Todo el proceso empieza desde el campo, pues se obtienen la mayoría de los ingredientes de las huertas de Calpan, Puebla, hasta con dos meses de anticipación. La nogada, que Ricardo Muñoz Zurita llama nogada salada, no incluye jerez, ni azúcar, ni almendras, sólo queso de cabra tradicional de la sierra poblana, leche y nuez de Castilla fresca y pelada. El relleno se elabora con carne picada de res y cerdo orgánico, piñón, manzana panochera, durazno criollo, uva pasa, almendras, peras de San Juan, sal de mar y, en lugar de acitrón, xoconostle cristalizado, debido a que la biznaga (cuya pulpa se usa para hacer acitrón) se encuentra en peligro de extinción. El resultado es una nogada de ligero sabor dulce que contrasta con lo salado de la carne y el picor del chile poblano.

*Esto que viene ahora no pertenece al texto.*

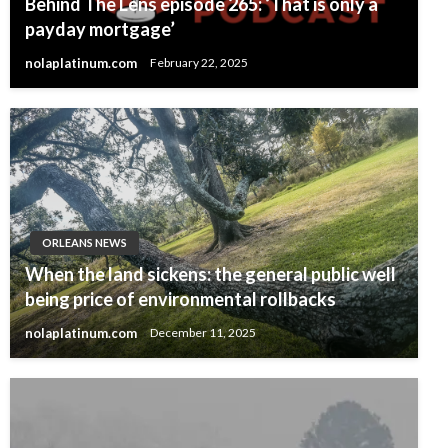
Behind The Lens episode 265: ‘That is only a
payday mortgage’
nolaplatinum.com
February 22, 2025
ORLEANS NEWS
When the land sickens: the general public well
being price of environmental rollbacks
nolaplatinum.com
December 11, 2025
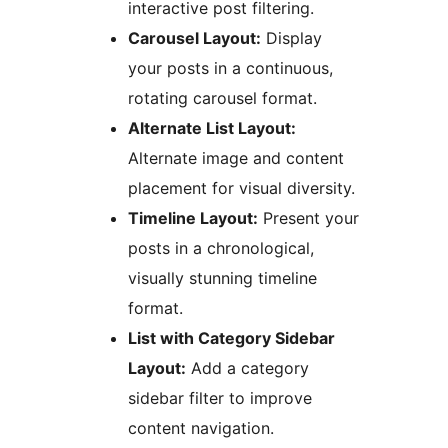
interactive post filtering.
Carousel Layout:
Display
your posts in a continuous,
rotating carousel format.
Alternate List Layout:
Alternate image and content
placement for visual diversity.
Timeline Layout:
Present your
posts in a chronological,
visually stunning timeline
format.
List with Category Sidebar
Layout:
Add a category
sidebar filter to improve
content navigation.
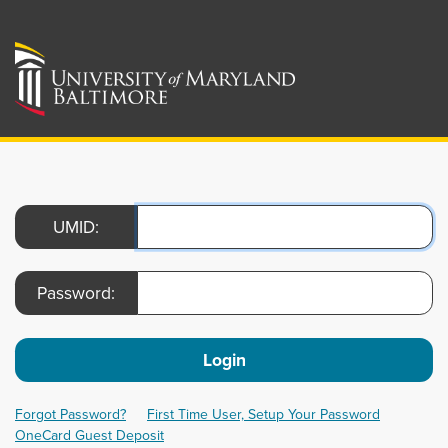
UMID:
Password:
Login
Forgot Password?
First Time User, Setup Your Password
OneCard Guest Deposit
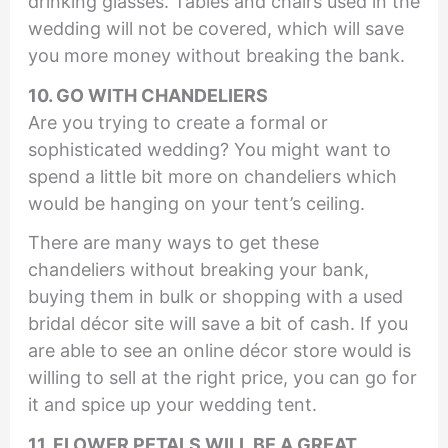
drinking glasses. Tables and chairs used in the
wedding will not be covered, which will save
you more money without breaking the bank.
10. GO WITH CHANDELIERS
Are you trying to create a formal or
sophisticated wedding? You might want to
spend a little bit more on chandeliers which
would be hanging on your tent’s ceiling.
There are many ways to get these
chandeliers without breaking your bank,
buying them in bulk or shopping with a used
bridal décor site will save a bit of cash. If you
are able to see an online décor store would is
willing to sell at the right price, you can go for
it and spice up your wedding tent.
11. FLOWER PETALS WILL BE A GREAT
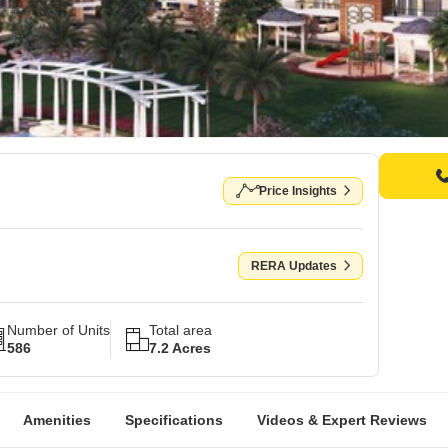
Price Insights
RERA Updates
Number of Units
Total area
586
7.2 Acres
Amenities
Specifications
Videos & Expert Reviews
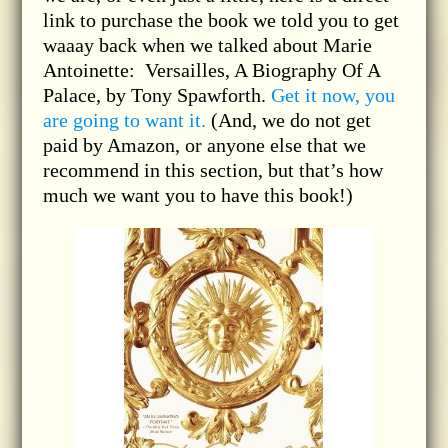
link to purchase the book we told you to get
waaay back when we talked about Marie
Antoinette: Versailles, A Biography Of A
Palace, by Tony Spawforth.
Get it now, you
are going to want it.
(And, we do not get
paid by Amazon, or anyone else that we
recommend in this section, but that’s how
much we want you to have this book!)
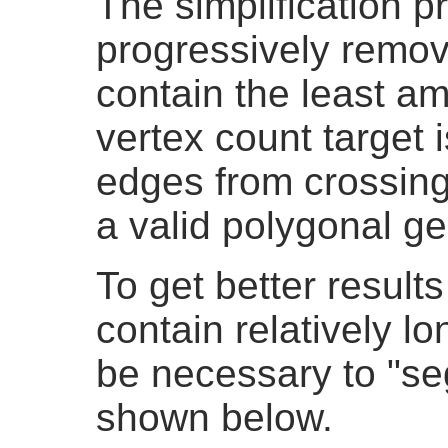
The simplification 
progressively remov
contain the least am
vertex count target 
edges from crossing,
a valid polygonal g
To get better result
contain relatively lo
be necessary to "se
shown below.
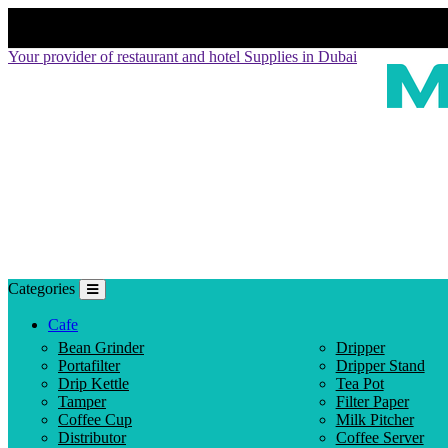
Your provider of restaurant and hotel Supplies in Dubai
Categories
Cafe
Bean Grinder
Dripper
Portafilter
Dripper Stand
Drip Kettle
Tea Pot
Tamper
Filter Paper
Coffee Cup
Milk Pitcher
Distributor
Coffee Server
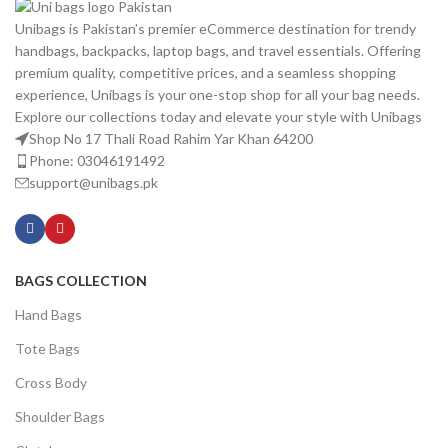
Unibags is Pakistan’s premier eCommerce destination for trendy
handbags, backpacks, laptop bags, and travel essentials. Offering
premium quality, competitive prices, and a seamless shopping
experience, Unibags is your one-stop shop for all your bag needs.
Explore our collections today and elevate your style with Unibags
Shop No 17 Thali Road Rahim Yar Khan 64200
Phone: 03046191492
support@unibags.pk
BAGS COLLECTION
Hand Bags
Tote Bags
Cross Body
Shoulder Bags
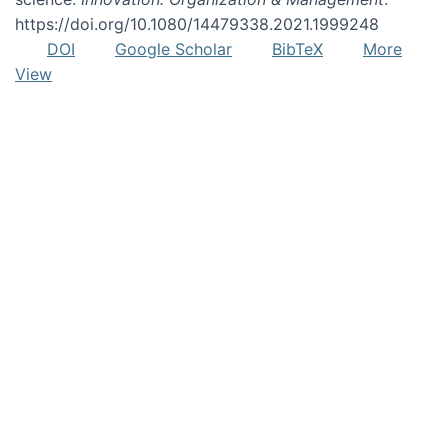
https://doi.org/10.1080/14479338.2021.1999248
DOI
Google Scholar
BibTeX
More
View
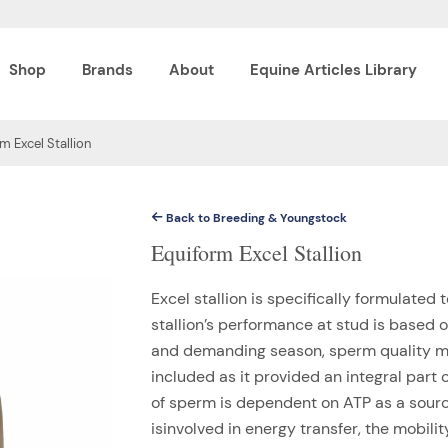
Shop
Brands
About
Equine Articles Library
m Excel Stallion
Back to Breeding & Youngstock
Equiform Excel Stallion
Excel stallion is specifically formulated 
stallion’s performance at stud is based o
and demanding season, sperm quality m
included as it provided an integral part 
of sperm is dependent on ATP as a sourc
isinvolved in energy transfer, the mobil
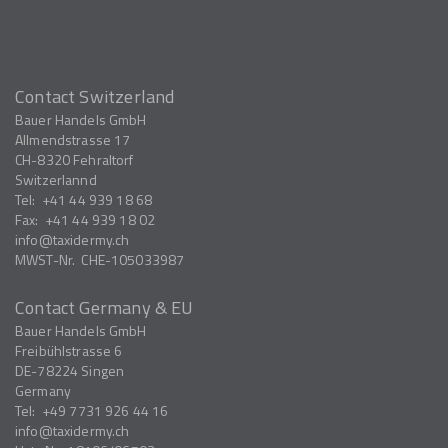
Contact Switzerland
Bauer Handels GmbH
Allmendstrasse 17
CH-8320
Fehraltorf
Switzerlannd
Tel:
+41 44 939 18 68
Fax:
+41 44 939 18 02
info
taxidermy.ch
MWST-Nr.
CHE-105033987
Contact Germany & EU
Bauer Handels GmbH
Freibühlstrasse 6
DE-78224
Singen
Germany
Tel:
+49 7731 926 44 16
info
taxidermy.ch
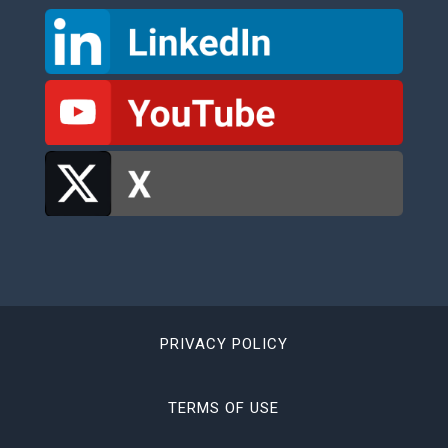
PRIVACY POLICY
TERMS OF USE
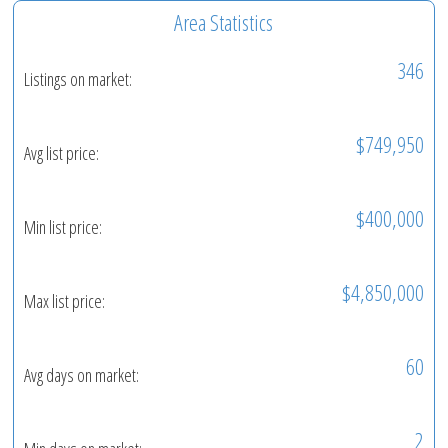
Area Statistics
346
Listings on market:
$749,950
Avg list price:
$400,000
Min list price:
$4,850,000
Max list price:
60
Avg days on market:
2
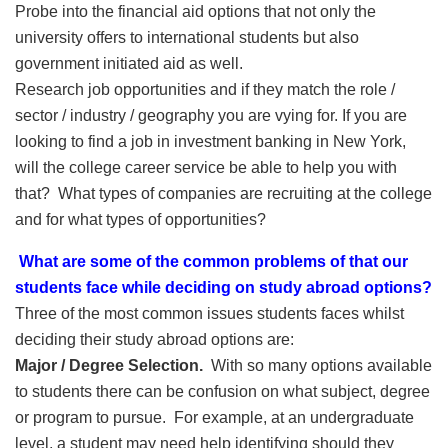
Probe into the financial aid options that not only the
university offers to international students but also
government initiated aid as well.
Research job opportunities and if they match the role /
sector / industry / geography you are vying for. If you are
looking to find a job in investment banking in New York,
will the college career service be able to help you with
that? What types of companies are recruiting at the college
and for what types of opportunities?
What are some of the common problems of that our
students face while deciding on study abroad options?
Three of the most common issues students faces whilst
deciding their study abroad options are:
Major / Degree Selection.
With so many options available
to students there can be confusion on what subject, degree
or program to pursue. For example, at an undergraduate
level, a student may need help identifying should they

Esta versión perfeccionada del chile en nogada tiene un precio de 420 MXN. También se ofrece en un paquete con consomé, postre y maridaje con champaña por 1,399 MXN, así como opciones de vinos rosados y blancos. El platillo estará disponible en Nicos CDMX, Nicos Querétaro, y Fonda Mayora a partir del 3 de agosto hasta el 30 de septiembre.